From the viewpoint of spatial resolution, transmission electron microscopy (TEM) is a powerful tool for observing ultra-cellular structures compared with optical microscopy, and it is typically used in the fields of molecular biology, histology and so on. In this technique, the specimens must be placed in a vacuum. Thus, cellular dynamics in wet conditions or in vivo cannot be observed using conventional TEM. Recently, to overcome this problem, de Jonge et al. proposed liquid scanning transmission electron microscopy (STEM) using a vacuum chamber sealed with two Si3N4 thin films [9, 10]. However, in the observation of living cells using this liquid STEM, they showed that excess electron irradiation induces damage and cell death [10].
To observe the ultrafine structures and physiological functions of living cells at high spatial resolution without labeling, we have proposed an electron-beam excitation assisted (EXA) optical microscope, in which an electron beam focused on a luminescent thin film excites a nanometric light source near the specimen [11–13]. EXA microscopy is very similar to SNOM in that a nanometric light source is produced with a small aperture, except that in EXA microscopy, the light source is produced by the electron beam focused on the luminescent film. The light source can reach nanoscale size because the electron beam can be focused in a region with a size of a few nanometers. EXA microscopy is also capable of fast image acquisition because the electron beam can be scanned rapidly, and this is advantageous for the dynamic observation of living biological specimens. In addition, the specimen is not directly irradiated by an electron beam because the electron beam is scattered and stopped by the luminescent thin film under the specimen. Taking advantage of this indirect excitation of specimens, both organic materials and inorganic materials can be observed by EXA microscopy without serious damage to the samples caused by electron beam irradiation. EXA microscopy can also observe non-fluorescent materials because a nanometric light source is used for illuminating samples. These are the unique advantages of EXA microscopy in comparison with other superresolution microscopy techniques, such as STED, PALM, and SIM.
In our previous study, a Si3N4 membrane was used as the emitter for generating the nanometric light source in the EXA microscope [11]. This material emits cathodoluminescence (CL) in the visible region [11, 14] and can be used to seal a vacuum due to its high mechanical strength. With this technique, a 50 nm-diameter polystyrene latex sphere was observed with sufficiently high spatial resolution. A ZnO (100 nm)/Si3N4 (50 nm) membrane has also been used as a luminescent thin film to improve the signal-to-noise ratio (SNR) of EXA microscopic images [14].
The development of a thin and bright luminescent film is a key technology in EXA microscopy. A thinner film prevents broadening of the CL light spot size due to the scattering of electrons, and a bright film offers a high signal-to-noise ratio and fast image acquisition. In this report, we fabricated a Zn2SiO4 film to serve as a thin and bright luminescent film for EXA microscopy and demonstrated high-spatial-resolution imaging of 100 nm gold nano-particles.

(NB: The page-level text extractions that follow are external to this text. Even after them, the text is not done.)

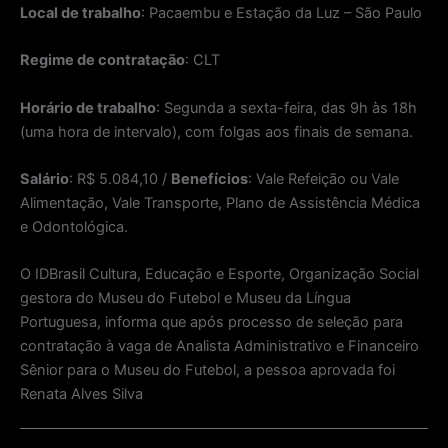
Local de trabalho
: Pacaembu e Estação da Luz – São Paulo
Regime de contratação
: CLT
Horário de trabalho
: Segunda a sexta-feira, das 9h às 18h
(uma hora de intervalo), com folgas aos finais de semana.
Salário
: R$ 5.084,10 /
Benefícios
: Vale Refeição ou Vale
Alimentação, Vale Transporte, Plano de Assistência Médica
e Odontológica.
O IDBrasil Cultura, Educação e Esporte, Organização Social
gestora do Museu do Futebol e Museu da Língua
Portuguesa, informa que após processo de seleção para
contratação à vaga de Analista Administrativo e Financeiro
Sênior para o Museu do Futebol, a pessoa aprovada foi
Renata Alves Silva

2. Principle of EXA microscopy
Figure 1 shows a prototype and the configuration of the EXA microscope we developed. The EXA microscope is a combination of a scanning electron microscope (SEM) and an optical microscope. An inverted-type SEM equipped with a field emission gun (APCO Ltd.) is used for excitation of cathodoluminescence. A biological specimen is cultured on the luminescent film directly. The luminescent thin film is also employed as a seal to separate the atmosphere and the vacuum. CL from the luminescent thin film excited by the focused electron beam is used as a nanometric light source for illuminating the specimen, and the light transmitted or scattered by the specimen is detected by a photomultiplier tube (PMT). The nanometric light spot is scanned on the specimen to acquire an image. In this microscope, a light spot with a diameter as small as a few tens of nanometers can be produced because of the excitation by the focused electron beam.
Fig. 1 (a) Photograph of the prototype EXA microscope we developed. The EXA microscope is a combination of an electron microscope for excitation and an optical microscope for detection. (b) Schematic diagram of the EXA microscope. The inset shows an enlarged schematic diagram of a specimen irradiated with a nanometric light spot from a luminescent thin film excited by an electron beam. The nanometric light spot excited by the electron beam illuminates the specimen, and the transmitted light is detected with the optical microscope.
EXA microscopy has the potential to observe the dynamic activity of living biological specimens at video rates with high spatial resolution, because the electron beam can be scanned with electrical or magnetic field modulation without any mechanical components. Another advantage of EXA microscopy is the ability to observe specimens in various environments, such as air, gases, liquids and vacuum conditions.
3. Luminescent thin film for producing nanometric light spot
3.1 Fabrication of luminescent thin film
A ZnO thin film was deposited by radio frequency (RF) magnetron sputtering (ANELVA, SPF-332H) using a ZnO target (99.99%) in oxygen and argon mixed reactive plasma. An amorphous Si3N4 film (50 nm) deposited on a Si substrate (Silson Ltd.) was used as the substrate [Fig. 2(a)]. The 50 nm Si3N4 thin film with a size of 50 μm × 50 μm has enough strength to sustain the pressure between vacuum and atmosphere. Sputter deposition was carried out at a pressure of 0.8 Pa in pure Ar and oxygen mixed gas (Ar/O2 = 25 sccm: 5 sccm) with an RF power of 100 W. The substrate temperature was 500 °C, and the deposition time was 15 min. The thickness of the ZnO layer was about 50 nm. After the deposition, the ZnO film was annealed at 1000 °C for 1 hour in N2. The heating rate and cooling rate were set to 10 °C/min, and the flow rate of N2 was set to 500 mL/min. After annealing of the film, the thickness of the annealed film had decreased to 20 nm due to evaporation of the ZnO layer [Fig. 2(b)].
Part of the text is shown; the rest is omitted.